23- No dia 02.04.2007, o Banco Espírito Santo, S.A. apresentou requerimento de reclamação de créditos no âmbito do referido processo de execução, no qual reclamou o pagamento do montante de € 103.608,29 (cento e três mil seiscentos e oito euros e vinte e nove cêntimos) com referência ao contrato de mútuo com hipoteca celebrado aquando da aquisição das frações autónomas (Doc. 15).


24- No âmbito do processo de execução movido pelo Banco Espírito Santo, S.A. contra a sociedade "CC, Lda." e contra a Autora e o Réu, as frações autónomas identificadas em 3. foram vendidas por propostas em carta fechada.


25- No dia 07.05.2009 foi emitido pelo Agente de Execução nomeado naquele processo executivo, título de transmissão com referência à fração autónoma designada pela letra “P”, correspondente a garagem com o n.º 13, do prédio urbano sito na Praça ..., Edifício ..., n.º 83, em ..., descrito na Conservatória do Registo Predial de ... sob o n.º ...323 e inscrito na respetiva matriz predial sob o artigo ...47.º a favor da sociedade com a denominação "EE, Lda.", que adquiriu a fração pelo montante de € 11.750,00 (onze mil setecentos e cinquenta euros (Doc. 16).

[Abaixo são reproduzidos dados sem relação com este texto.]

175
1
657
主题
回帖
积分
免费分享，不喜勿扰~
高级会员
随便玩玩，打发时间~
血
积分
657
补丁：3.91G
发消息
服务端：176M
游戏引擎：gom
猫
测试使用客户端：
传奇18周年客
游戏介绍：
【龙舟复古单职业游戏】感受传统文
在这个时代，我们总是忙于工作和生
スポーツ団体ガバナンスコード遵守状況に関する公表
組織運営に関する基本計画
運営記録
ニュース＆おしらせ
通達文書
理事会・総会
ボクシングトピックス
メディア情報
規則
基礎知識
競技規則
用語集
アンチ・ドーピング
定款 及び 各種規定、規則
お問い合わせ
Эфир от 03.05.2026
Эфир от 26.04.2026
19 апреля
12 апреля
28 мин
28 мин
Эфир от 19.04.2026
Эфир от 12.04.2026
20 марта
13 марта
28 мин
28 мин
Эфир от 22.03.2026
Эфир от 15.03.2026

26- No dia 23.06.2009, foi emitido pelo Agente de Execução nomeado naquele processo executivo, título de transmissão com referência à fração autónoma designada pela letra “CZ”, correspondente ao primeiro andar esquerdo, do prédio urbano sito na Praça ..., Edifício ..., n.º 83, em ..., descrito na Conservatória do Registo Predial de Faro sob o n.º ...323 e inscrito na respetiva matriz predial sob o artigo ...47.º a favor do Banco Exequente, que adquiriu a fração pelo montante de € 203.000,00 (duzentos e três mil euros ) (Doc. 17).

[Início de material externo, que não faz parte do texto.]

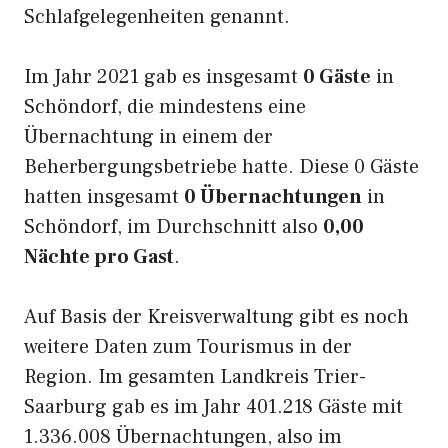
Schlafgelegenheiten genannt.
Im Jahr 2021 gab es insgesamt
0 Gäste
in
Schöndorf, die mindestens eine
Übernachtung in einem der
Beherbergungsbetriebe hatte. Diese 0 Gäste
hatten insgesamt
0 Übernachtungen
in
Schöndorf, im Durchschnitt also
0,00
Nächte pro Gast
.
Auf Basis der Kreisverwaltung gibt es noch
weitere Daten zum Tourismus in der
Region. Im gesamten Landkreis Trier-
Saarburg gab es im Jahr 401.218 Gäste mit
1.336.008 Übernachtungen, also im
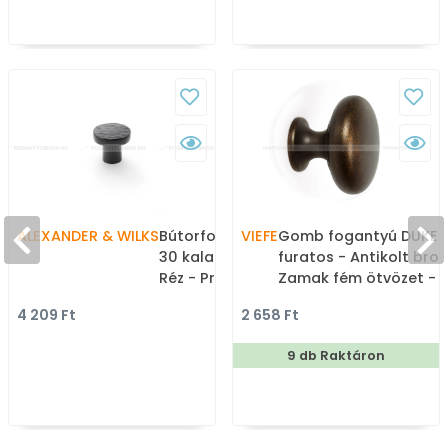
ALEXANDER & WILKS
Bútorfogantyú - Hanover
VIEFE
Gomb fogantyú DUKE -
30 kalapált - fekete -
furatos - Antikolt bron
Réz - Prémium
Zamak fém ötvözet -
gombfogantyú,
Antikolt, vintage fém
4 209 Ft
2 658 Ft
bútorgomb
gombfogantyú
(szögletes, kerek)
9 db Raktáron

27- O acordo de partilha celebrado na conferência de interessados realizada no dia 02.02.2009 foi homologado no dia 07.10.2009 e transitado em julgado em 22.10.2009 (Doc.3).

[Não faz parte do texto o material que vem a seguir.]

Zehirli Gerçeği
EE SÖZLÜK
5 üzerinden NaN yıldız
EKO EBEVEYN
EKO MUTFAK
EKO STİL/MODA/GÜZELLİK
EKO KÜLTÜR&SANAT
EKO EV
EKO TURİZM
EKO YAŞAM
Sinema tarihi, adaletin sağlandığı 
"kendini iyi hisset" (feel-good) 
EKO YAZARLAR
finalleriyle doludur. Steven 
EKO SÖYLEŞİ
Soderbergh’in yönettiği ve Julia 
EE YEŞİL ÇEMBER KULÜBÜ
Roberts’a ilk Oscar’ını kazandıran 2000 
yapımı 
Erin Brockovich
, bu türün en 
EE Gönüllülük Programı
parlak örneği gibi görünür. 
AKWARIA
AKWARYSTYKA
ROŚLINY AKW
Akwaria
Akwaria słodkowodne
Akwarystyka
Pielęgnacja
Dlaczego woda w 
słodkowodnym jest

28- O montante da dívida liquidada ao Banco exequente com a venda judicial dos bens adjudicados à Autora a que se alude em 3. ascendeu a € 214.750,00. (aditado).


7. Do mérito do recurso


7.1. Da (des) necessidade de o Tribunal “a quo” dar a conhecer previamente à Autora os factos que iria considerar provados em consequência da revelia (absoluta) do Réu.


Entende a apelante que o Tribunal “a quo” lhe deveria ter dado a conhecer previamente os factos que iria considerar provados em consequência da revelia absoluta do Réu e que a omissão de tal despacho configura uma nulidade processual.


Desde já se diga não haver dúvidas que estamos em presença de uma situação de revelia (absoluta) operante: o Réu foi pessoalmente citado e não contestou, nem juntou procuração a mandatário judicial no prazo da contestação - cfr. art.º 567º, nº1 do CPC - sendo que não ocorre nenhuma das situações específicas enunciadas nas diversas alíneas do art.º 568 do mesmo código.


Por conseguinte, tal revelia operante importa a confissão dos factos articulados pelo autor como determinado por aquele primeiro preceito: “consideram-se confessados os factos articulados pelo autor”.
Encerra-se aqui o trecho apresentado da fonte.